Kadir Gecesi Yarın mı?

Kur'an-ı Kerim'de "bin aydan daha hayırlı" olduğu bildirilen Kadir Gecesi yarın idrak edilecek.

Kur'an-ı Kerim'in indirilmeye başlandığı Kadir Gecesi, İslam'da, "Sema kapılarının açıldığı, dua ve tövbelerin kabul edildiği kutlu gece" olarak kabul ediliyor.

"PEYGAMBERİMİZ RAMAZAN GECELERİNİ İBADETLE GEÇİREREK KADİR GECESİ'Nİ ARAMIŞTIR"

Diyanet İşleri Başkanlığı Din İşleri Yüksek Kurulu Başkanvekili Fatih Mehmet Aydın, Kadir Gecesi'nin öneminin Kur'an-ı Kerim'in indirilmeye başlandığı gece olmasından kaynaklandığını söyledi.

Hazret-i Muhammed'in (s.a.v.) Kadir Gecesi'nde inanarak dua eden ve ibadet edenlerin geçmiş günahlarının affedileceğini belirttiğini aktaran Aydın, "Kadir Gecesi'nin hem Ramazan ayında olması hem Kur'an-ı Kerim'in indirilmeye başlandığı gece olması hem de 'bin aydan hayırlı' olarak nitelendirilmesi bu mübarek gecenin önemini ortaya koymaktadır." dedi.

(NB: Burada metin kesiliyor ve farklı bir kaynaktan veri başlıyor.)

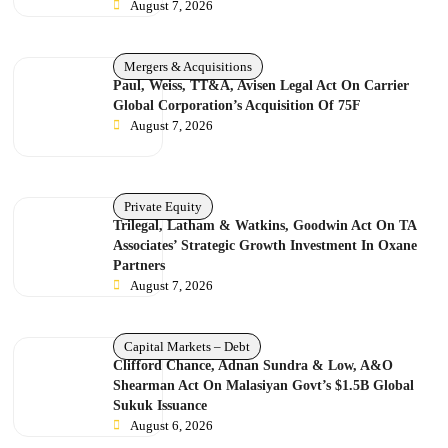
August 7, 2026
Mergers & Acquisitions
Paul, Weiss, TT&A, Avisen Legal Act On Carrier
Global Corporation’s Acquisition Of 75F
August 7, 2026
Private Equity
Trilegal, Latham & Watkins, Goodwin Act On TA
Associates’ Strategic Growth Investment In Oxane
Partners
August 7, 2026
Capital Markets – Debt
Clifford Chance, Adnan Sundra & Low, A&O
Shearman Act On Malasiyan Govt’s $1.5B Global
Sukuk Issuance
August 6, 2026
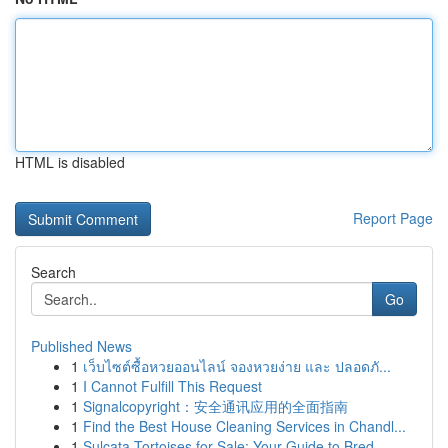
HTML is disabled
Report Page
Search
Go
Published News
1
เว็บไซต์ซื้อหวยออนไลน์ จองหวยง่าย และ ปลอดภั...
1
I Cannot Fulfill This Request
1
Signalcopyright：安全通讯应用的全面指南
1
Find the Best House Cleaning Services in Chandl...
1
Sulcata Tortoises for Sale: Your Guide to Bred ...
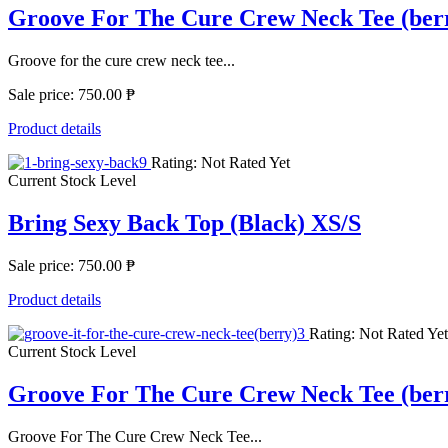
Groove For The Cure Crew Neck Tee (ber
Groove for the cure crew neck tee...
Sale price:
750.00 ₱
Product details
Rating: Not Rated Yet
Current Stock Level
Bring Sexy Back Top (Black) XS/S
Sale price:
750.00 ₱
Product details
Rating: Not Rated Yet
Current Stock Level
Groove For The Cure Crew Neck Tee (be
Groove For The Cure Crew Neck Tee...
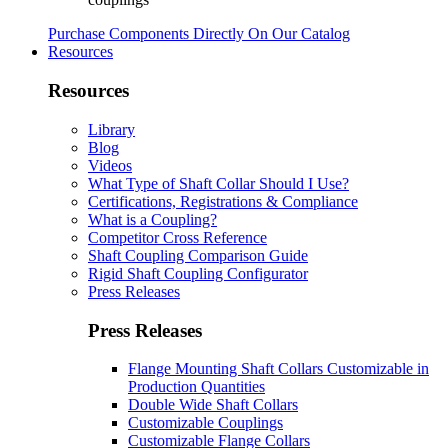
Purchase Components Directly On Our Catalog
Resources
Resources
Library
Blog
Videos
What Type of Shaft Collar Should I Use?
Certifications, Registrations & Compliance
What is a Coupling?
Competitor Cross Reference
Shaft Coupling Comparison Guide
Rigid Shaft Coupling Configurator
Press Releases
Press Releases
Flange Mounting Shaft Collars Customizable in
Production Quantities
Double Wide Shaft Collars
Customizable Couplings
Customizable Flange Collars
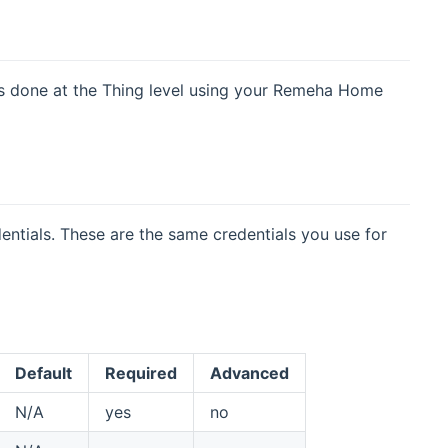
n is done at the Thing level using your Remeha Home
tials. These are the same credentials you use for
Default
Required
Advanced
N/A
yes
no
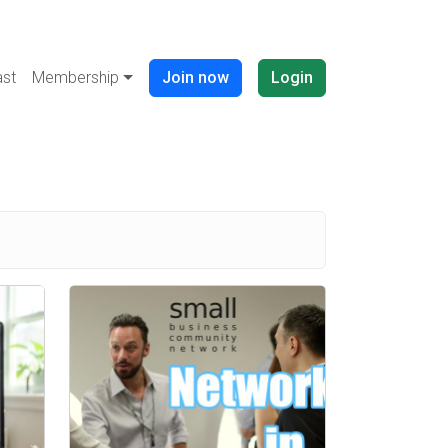
Navigation buttons (anonymous)
st
Membership
Join now
Login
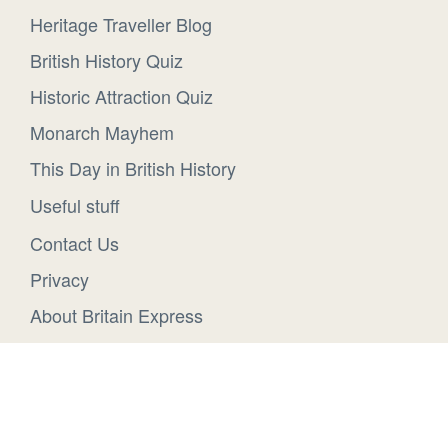
Heritage Traveller Blog
British History Quiz
Historic Attraction Quiz
Monarch Mayhem
This Day in British History
Useful stuff
Contact Us
Privacy
About Britain Express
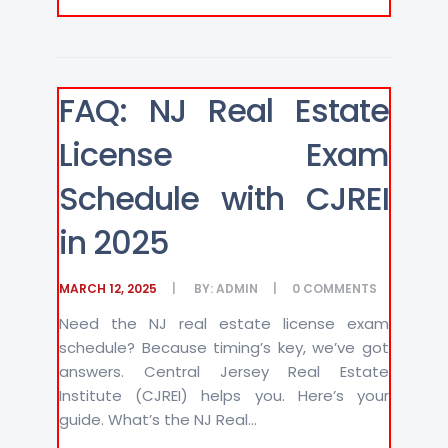
FAQ: NJ Real Estate
License Exam
Schedule with CJREI
in 2025
MARCH 12, 2025
BY:
ADMIN
0
COMMENTS
Need the NJ real estate license exam
schedule? Because timing’s key, we’ve got
answers. Central Jersey Real Estate
Institute (CJREI) helps you. Here’s your
guide. What’s the NJ Real...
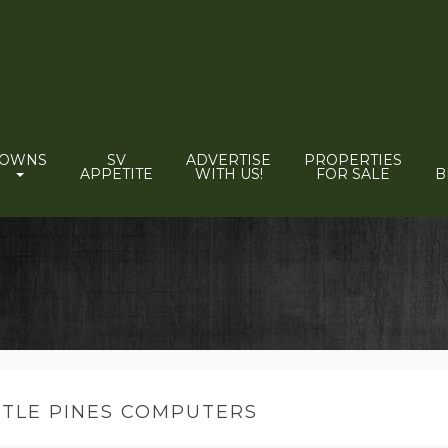
TOWNS
SV
ADVERTISE
PROPERTIES
APPETITE
WITH US!
FOR SALE
B
TTLE PINES COMPUTERS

Kadir Gecesi'nin kesin olarak Ramazan’ın 27. gecesi olmadığını vurgulayan Aydın, "Kadir Gecesi'nin Ramazan ayının hangi gecesi olduğu Peygamber (s.a.v.) Efendimiz tarafından bile bilinmemekte ve aranmaktadır. Peygamberimiz (s.a.v.), Kadir Gecesi'nin ilk önce Ramazan'ın ilk 10 gününde, sonra orta 10 gününde, sonra son 10 gününde aramıştır. Peygamberimiz (s.a.v.) de Ramazan gecelerini ibadetle geçirerek Kadir Gecesi'ni aramış ve her gecenin ihya edilmesine özen göstermiştir." bilgisini paylaştı.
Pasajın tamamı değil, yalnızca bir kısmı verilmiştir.